Fernando Diniz ainda não digeriu a saída do Cruzeiro. No dia 27 de janeiro, o treinador foi demitido pela diretoria celeste depois de resultados ruins no início da temporada. Contratado em setembro do ano passado, Fernando Diniz foi vice-campeão da CONMEBOL Sul-Americana, mas deixou o clube com apenas 35,2% de aproveitamento. Foram 4 vitórias, 7 empates e 7 derrotas em 18 jogos oficiais.
Neste início de temporada, Diniz dirigiu o Cruzeiro em cinco partidas e teve apenas uma vitória, sobre o Tombense, por 1 a 0, no Mineiro. O time ainda perdeu para o Athletic, também por 1 a 0, e empatou com o Betim, por 1 a 1, além de ter empatado com São Paulo (1 a 1) e Atlético-MG (0 a 0) na pré-temporada realizada nos Estados Unidos. Durante participação no Charla Podcast, Fernando Diniz criticou a mentalidade resultadista que está "impregnada no futebol brasileiro" e comparou ao que acontece na Europa, citando os trabalhos de Pep Guardiola e Mikel Arteta no Manchester City e Arsenal, respectivamente.
"As pessoas, no fundo, conversam com você, mas te ouvem pouco.
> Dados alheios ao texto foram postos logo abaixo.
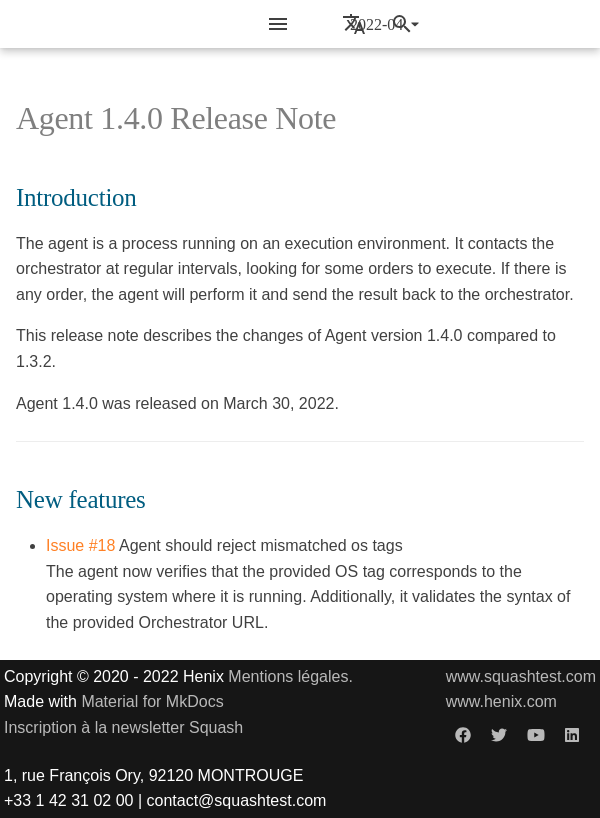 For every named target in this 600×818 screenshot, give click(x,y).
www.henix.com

No fundo o cara contrata e quer resultado, quase sempre resultado imediato. Às vezes muda de uma quarta-feira para outra, em dois jogos. No Cruzeiro aconteceu isso. Jogamos contra o Atlético-MG no sábado, jogamos bem, poderíamos ter vencido por uns 2 a 0. Viajamos, jogamos bem no domingo, time mexido, ganhamos de 1 a 0 do Tombense. E tivemos um jogo ruim contra o Athletic, que é um bom time. Um tropeço que todo mundo vai ter. Já contaminou ambiente e de uma semana para outra teve desligamento", desabafou o treinador.
"É uma coisa impregnada no futebol, de resultado imediato. E não tem. Olha na Europa. O Guardiola não vai ser mandado embora, provavelmente. O Arteta ficou um ano e meio tomando porrada. Copiamos da Europa o que não deveria: muito conceito tático, porque treina lá 40 minutos e tem que treinar 40 minutos... E não olhamos para o que precisamos fazer aqui dentro", continuou.
"É difícil um cara que faz mais coisas para ganhar do que eu. Mas você não pode achar que ganhar é a única coisa que tem. É um processo de aprender a ganhar. O Cruzeiro empatou muitos jogos, mas muitos poderia ter ganho. Não foi brilhante, não teve momento de brilhantismo. Em todos times que eu chego tem um momento assim: ganha cinco jogos seguidos, ganha de 6 a 0, o Fluminense ganhou de 10. No Cruzeiro não teve isso. O porquê eu não sei. Foi o único clube que aconteceu. Mas em termos de trabalho, de aquisição de conceito tático, foi um time que evoluiu rapidamente, os jogadores melhoraram. Tem o trabalho. O cara tem que gostar do trabalho que tem que fazer ganhar, não só ganhar. Precisamos ouvir a torcida, entender e trabalhar para entregar. Não é ser comandado pelo que vem de fora, senão muda toda hora. Na final da Sul-Americana eu tinha aprovação de quase 100% da torcida. Passou um mês e era ao contrário", finalizou. No mercado desde o fim de janeiro, quando deixou o Cruzeiro, Fernando Diniz aguarda propostas para definir seu futuro.